Where to begin? First, there's an odd discontinuity to the piece. It keeps going back and forth between the idea that this is all about Iran, but that the president's words are responsible for what's going on in Iran. You might think that's the "split" referred to in the headline, but it's not. That split is between the supple, worldly, calibrated Obama administration and the frozen-in-amber Cold Warriors of the Republican party. Except there is a split between the two competing explanations the White House offers, and it's called "having it both ways." Obama wants to claim that he deserves some credit for everything good that is happening in Iran, but anything bad is merely the sad consequence of the limitations of American power. (We saw a preview of a version of the Obama Is Always Right approach in E. J. Dionne's Iran column yesterday, by the way).
So, if Obama deserves "credit" for what's happened in Iran, there are several possibilities. The first is that he intended for something like this to happen. He gave his speech in the heart of the Muslin and Arab world, knowing full well the glorious inspirational power of his words.
Or, he didn't intend for his words to specifically inspire the Iranians, but he's glad the shrapnel from his wisdom grenade generated so much collateral hope and change.
So, if it's option one, if the Cairo speech was intended to spark this protest movement, why was the administration caught so off guard? Why did Obama try to minimize the differences between Mousavi and Ahmadinejad? Why did he spend a week tamping down, rather than encouraging the protestors? I mean, if the Cairo speech was intended to inpsire such a movement, shouldn't have their been some follow-through? Some Plan A or even Plan B?

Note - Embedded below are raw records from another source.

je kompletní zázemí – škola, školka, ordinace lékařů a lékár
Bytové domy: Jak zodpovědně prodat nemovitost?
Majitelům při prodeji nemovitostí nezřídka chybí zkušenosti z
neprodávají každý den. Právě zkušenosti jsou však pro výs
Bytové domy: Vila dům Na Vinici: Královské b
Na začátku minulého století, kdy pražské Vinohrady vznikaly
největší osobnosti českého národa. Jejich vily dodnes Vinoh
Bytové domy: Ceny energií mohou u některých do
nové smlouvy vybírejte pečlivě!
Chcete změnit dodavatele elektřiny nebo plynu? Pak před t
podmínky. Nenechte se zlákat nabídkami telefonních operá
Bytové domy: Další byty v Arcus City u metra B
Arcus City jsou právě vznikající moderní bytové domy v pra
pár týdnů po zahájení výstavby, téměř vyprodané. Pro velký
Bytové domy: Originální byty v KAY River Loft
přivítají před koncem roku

Or if the protests in Iran were the unintended-but-happy-consequence of his Cairo speech, one has to ask whether the administration is really as deft and "calibrated" as so many claim. I mean, this is a pretty big shift in the geopolitical landscape, and if Obama's speech is the Prime Mover, shouldn't he have been more careful about arousing such passions without any concrete plan about what to do once those passions have been aroused?
Last, does the Obama administration really want credit for how this is playing out? By their own version of events, Obama inspired millions to risk their lives — and some to lose their lives — in a cause that is far from certain to succeed. If the reform movement is crushed and tyranny endures for another generation in Iran, will Obama still want "credit" for what happened?